Le guide de marque de VistaPrint souligne que les neutres, les gris, les blancs, les off-whites, les beiges, sont souvent ignorés mais ils font un travail lourd en arrière-plan. Le noir peut fonctionner comme neutre mais faites attention ; il tend à dominer tout ce qui est placé contre lui. J'ai appris cela à la dure sur un projet immobilier où nous avons utilisé du noir pur (#000000) comme arrière-plan et cela a donné au site entier une sensation gothique plutôt que premium.
Les outils que j'utilise réellement
J'ouvre Coolors.co pour presque chaque nouvelle palette. Vous verrouillez votre couleur primaire, appuyez sur la barre d'espace, et elle génère des combinaisons harmonieuses. Brillant pour débloquer votre cerveau quand vous fixez les mêmes nuances depuis quarante minutes. Adobe Colour est utile pour vérifier les ratios de contraste, important pour l'accessibilité, et de plus en plus important pour le SEO depuis que Core Web Vitals a commencé à aborder les signaux d'expérience utilisateur.
Une règle que je respecte : testez votre palette en niveaux de gris avant de vous engager. Si la hiérarchie s'effondre et que tout ressemble à la même nuance de gris moyen, vos couleurs font trop peu de travail structurel. La palette doit fonctionner même sans teinte.
Cohérence des couleurs dans tous les domaines
C'est là que la plupart des marques en phase de démarrage s'effondrent. Elles obtiennent le logo correct, peut-être le site web, et puis les graphiques sur les réseaux sociaux sont légèrement différents, les cartes de visite sont imprimées légèrement différentes, et six mois plus tard la marque se sent incohérente sans que personne ne puisse dire exactement pourquoi.

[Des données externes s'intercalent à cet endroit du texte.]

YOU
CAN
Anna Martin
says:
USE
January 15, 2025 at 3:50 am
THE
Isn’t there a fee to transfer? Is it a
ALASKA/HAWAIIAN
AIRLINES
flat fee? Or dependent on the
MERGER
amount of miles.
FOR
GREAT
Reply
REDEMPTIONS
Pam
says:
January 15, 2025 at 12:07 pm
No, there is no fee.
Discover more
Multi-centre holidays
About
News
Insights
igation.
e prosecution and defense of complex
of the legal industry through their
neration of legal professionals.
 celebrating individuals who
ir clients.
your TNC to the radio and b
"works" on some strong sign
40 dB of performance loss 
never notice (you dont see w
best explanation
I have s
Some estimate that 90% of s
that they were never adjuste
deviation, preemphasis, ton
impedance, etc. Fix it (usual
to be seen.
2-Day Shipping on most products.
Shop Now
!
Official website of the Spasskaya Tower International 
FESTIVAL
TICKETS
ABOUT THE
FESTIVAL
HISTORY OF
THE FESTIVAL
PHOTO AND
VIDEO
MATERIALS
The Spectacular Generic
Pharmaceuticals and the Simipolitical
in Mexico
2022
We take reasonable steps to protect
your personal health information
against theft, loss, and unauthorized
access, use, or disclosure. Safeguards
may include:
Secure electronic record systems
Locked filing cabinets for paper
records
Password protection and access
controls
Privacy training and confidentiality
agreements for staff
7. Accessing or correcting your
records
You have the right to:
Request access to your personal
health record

Sur le plan visuel, vous n'avez pas besoin d'une identité à cinq chiffres dès le premier jour. Un générateur de logo peut vous donner une marque propre et fonctionnelle pour lancer et tester, et vous commanderez l'identité complète une fois que la marque aura justifié l'investissement. Commencez par mettre le nom et les couleurs au point ; le logo est la partie facile à itérer.
Les couleurs de votre marque doivent vivre dans un document, codes hex réels, valeurs RGB et valeurs CMYK pour l'impression. Pas « c'est un truc bleu-turquoise ». Un hex spécifique. Chaque designer, chaque imprimerie, chaque freelance que vous embauchez reçoit ce document le premier jour.

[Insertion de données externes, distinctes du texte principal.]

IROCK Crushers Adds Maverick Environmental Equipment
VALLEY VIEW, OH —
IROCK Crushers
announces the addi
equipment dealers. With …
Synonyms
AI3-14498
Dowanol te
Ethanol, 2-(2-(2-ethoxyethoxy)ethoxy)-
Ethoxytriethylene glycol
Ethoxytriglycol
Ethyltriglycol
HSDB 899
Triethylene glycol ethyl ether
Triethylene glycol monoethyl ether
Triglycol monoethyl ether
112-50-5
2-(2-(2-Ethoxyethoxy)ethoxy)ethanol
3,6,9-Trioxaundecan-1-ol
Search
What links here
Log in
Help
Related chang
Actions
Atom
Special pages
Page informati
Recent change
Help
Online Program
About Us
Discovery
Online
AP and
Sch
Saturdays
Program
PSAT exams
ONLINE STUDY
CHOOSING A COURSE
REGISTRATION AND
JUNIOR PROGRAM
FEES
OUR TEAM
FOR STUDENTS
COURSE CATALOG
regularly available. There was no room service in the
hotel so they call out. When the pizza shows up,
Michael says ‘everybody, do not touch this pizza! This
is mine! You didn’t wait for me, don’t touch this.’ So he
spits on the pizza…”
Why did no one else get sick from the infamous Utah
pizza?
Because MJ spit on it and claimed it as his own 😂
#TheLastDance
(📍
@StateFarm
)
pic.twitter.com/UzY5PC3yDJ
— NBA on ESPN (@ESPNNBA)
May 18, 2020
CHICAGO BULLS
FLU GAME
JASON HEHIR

La recherche sur la couleur et la reconnaissance de marque montre régulièrement que la répétition des mêmes couleurs renforce la notoriété de marque au fil du temps. Pensez-y, quand avez-vous vu pour la dernière fois une canette de Coca qui n'était pas rouge ? Cette cohérence est un investissement délibéré et cumulatif.

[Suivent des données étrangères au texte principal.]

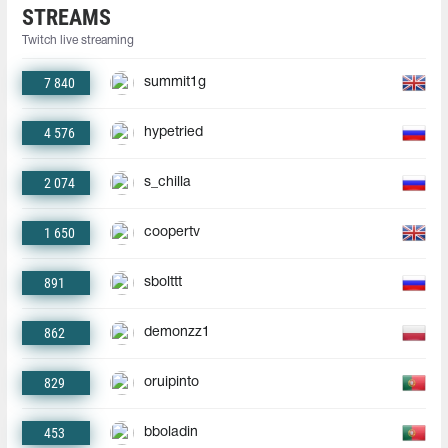
STREAMS
Twitch live streaming
7 840
summit1g
4 576
hypetried
2 074
s_chilla
1 650
coopertv
891
sbolttt
862
demonzz1
829
oruipinto
453
bboladin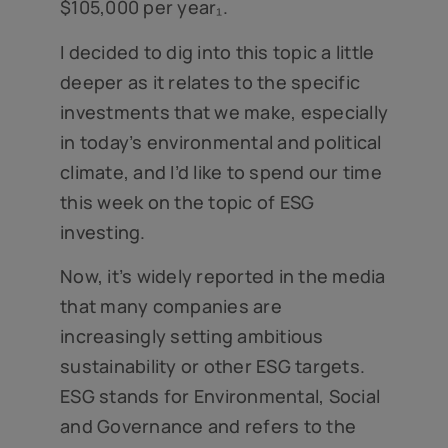
$105,000 per year₁.
I decided to dig into this topic a little
deeper as it relates to the specific
investments that we make, especially
in today’s environmental and political
climate, and I’d like to spend our time
this week on the topic of ESG
investing.
Now, it’s widely reported in the media
that many companies are
increasingly setting ambitious
sustainability or other ESG targets.
ESG stands for Environmental, Social
and Governance and refers to the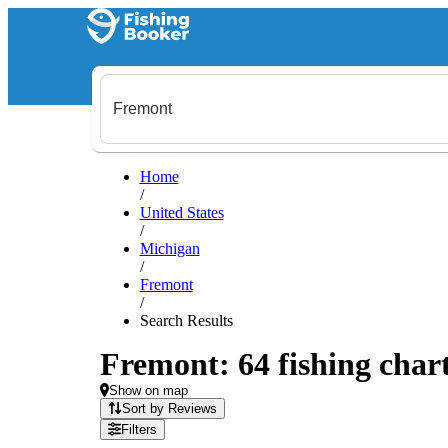
Home
/
United States
/
Michigan
/
Fremont
/
Search Results
Fremont: 64 fishing chart
Show on map
Sort by Reviews
Filters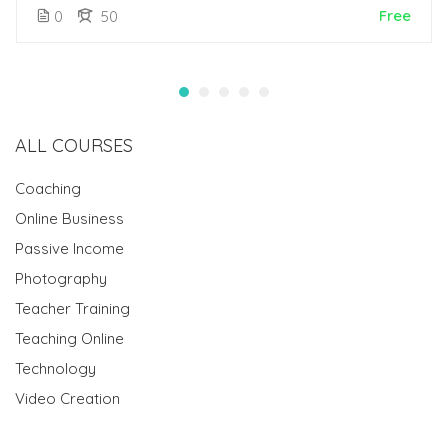
Free
0
50
ALL COURSES
Coaching
Online Business
Passive Income
Photography
Teacher Training
Teaching Online
Technology
Video Creation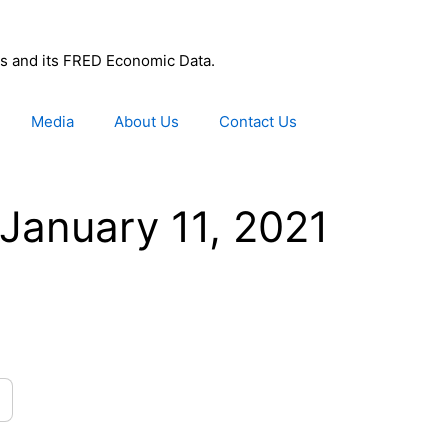
uis and its FRED Economic Data.
Media
About Us
Contact Us
January 11, 2021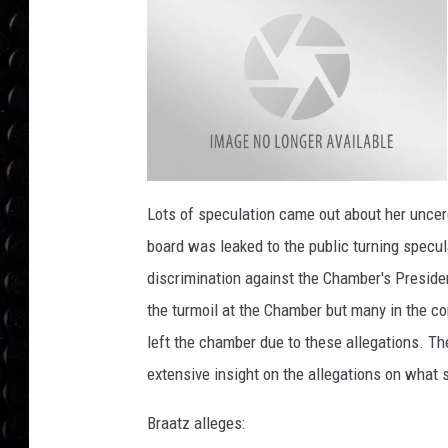
POPCRUSH WEE
COUNTDOWN
POPCRUSH WEE
R
o
Lots of speculation came out about her uncer
c
h
board was leaked to the public turning specula
e
s
t
discrimination against the Chamber's Presiden
e
r
the turmoil at the Chamber but many in the c
C
h
a
left the chamber due to these allegations. T
m
b
extensive insight on the allegations on what
e
r
l
o
Braatz alleges:
g
o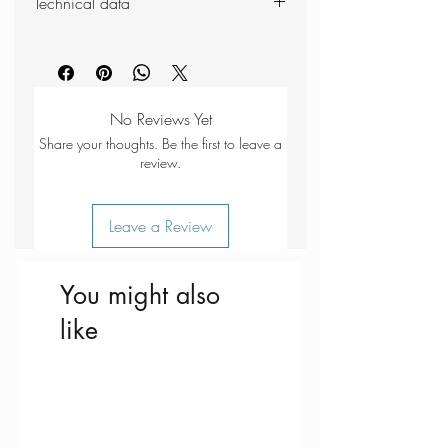
Technical data
closure
Meets airport customs requirements
Weight: 205g
3 x 89ml squeezy silicone bottles
Dimensions (packed): 210 x 130
No-mess dispenser with flip-top
x 45mm
cap
No Reviews Yet
Share your thoughts. Be the first to leave a
review.
Leave a Review
You might also
like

Faire fonctionner le nom et les couleurs ensemble
Voici quelque chose qui ne se discute pas assez : votre nom et votre palette de couleurs devraient donner l'impression de venir du même endroit. Ils devraient raconter la même histoire.
Un nom joueur et énergique associé à une palette gris foncé sobre crée une dissonance cognitive. Les gens ne peuvent pas articuler pourquoi la marque se sent décalée, mais ils le ressentent. À l'inverse, un nom professionnel sérieux, quelque chose comme « Harrington Consulting », habillé en jaune fluo et corail ressemble à une erreur plutôt qu'à un choix de design.
Quand je travaille avec une nouvelle marque, je développe la shortlist des noms et la direction des couleurs en parallèle, pas séquentiellement. Ils s'informent mutuellement. Parfois un nom émerge qui est tout à fait audacieux et tranchant, et cela règne immédiatement certaines directions de couleurs. Parfois un client est attiré par une couleur particulière instinctivement, et cette réaction viscérale me dit quelque chose sur le type de nom qui semblera juste à côté.
Le guide de couleurs de marque Canva soulève un point avec lequel je suis fortement d'accord : quand vos couleurs s'alignent avec votre ton de voix, votre typographie et votre langage de design global, le tout se compose. La gestion de marque devient plus facile. La reconnaissance se construit plus vite. La marque cesse de ressembler à une collection d'éléments et commence à ressembler à une identité cohérente.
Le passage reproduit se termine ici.